Because Contingency Related to Work for Beneficiaries Apart from Estate Benefits, No Compliance Necessary With Probate Code Court Approval Requirements.
Okay, readers, here is an interesting cross-over case involving probate, retainer agreements, and contingency awards. The case is Sare v. Shad, Case No. C069573 (3d Dist. July 31, 2013) (unpublished).
In this one, an attorney agreed to represent two beneficiary sisters in matters relating to the conservatorship and eventual probate of an estate belonging to their half brother. In essence, sisters and attorney agreed that attorney was entitled to a third of any amount recovered from half brother’s estate. Unfortunately, he died, but delegated the work to another attorney which eventually garnered almost $823,000 for the benefit of sisters, a benefit payable from half brother’s estate.
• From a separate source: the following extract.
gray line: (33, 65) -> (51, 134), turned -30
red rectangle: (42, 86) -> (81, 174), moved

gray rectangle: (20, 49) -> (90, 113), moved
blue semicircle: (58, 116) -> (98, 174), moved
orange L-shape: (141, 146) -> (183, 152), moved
The trial court found decedent attorney was entitled to his third contingency “cut” despite the fact he died.
The appellate court agreed. The “saving grace”--and an important drafting retainer point for contingency attorneys in any context (but especially where conservatorship/probate issues are present)-- is to include a retainer clause that allowed the (prior) deceased attorney to delegate work to other attorneys. That clause was present in this controversy, justifying the fee award in the eyes of both the trial and appellate courts.
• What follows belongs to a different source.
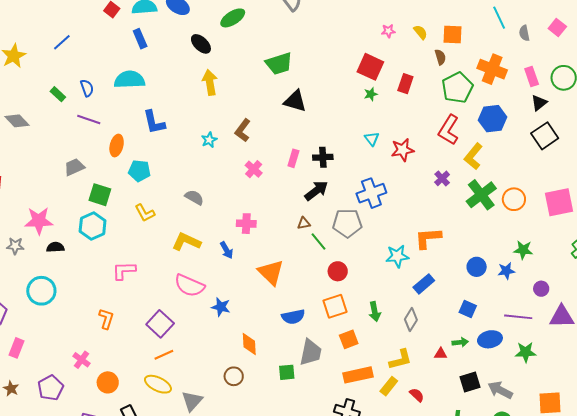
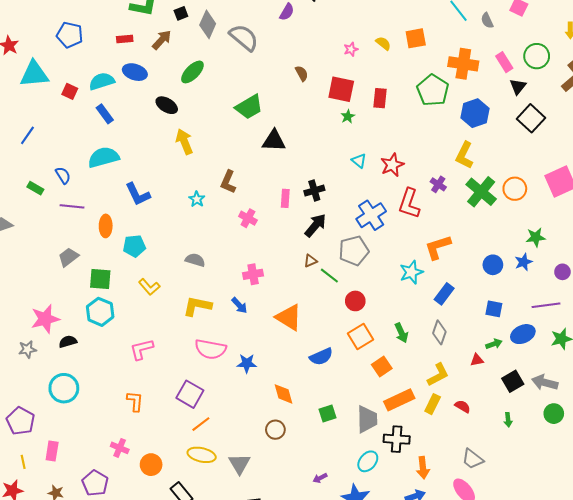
brown semicircle: (440, 57) -> (302, 73), moved
red L-shape: (449, 130) -> (409, 203), moved
gray trapezoid: (311, 352) -> (367, 419), moved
Sisters also argued that the contingency fee was not recoverable because the contingency agreement had not been pre-approved by the probate court under Probate Code sections 2644 and 10811(c). This was not found persuasive because these provisions only applied to a fee agreement made for the advantage of half brother’s estate; here, the agreement was for the benefit of sisters so that they might become or remain as estate beneficiaries. No compliance was necessary with these Probate Code provisions.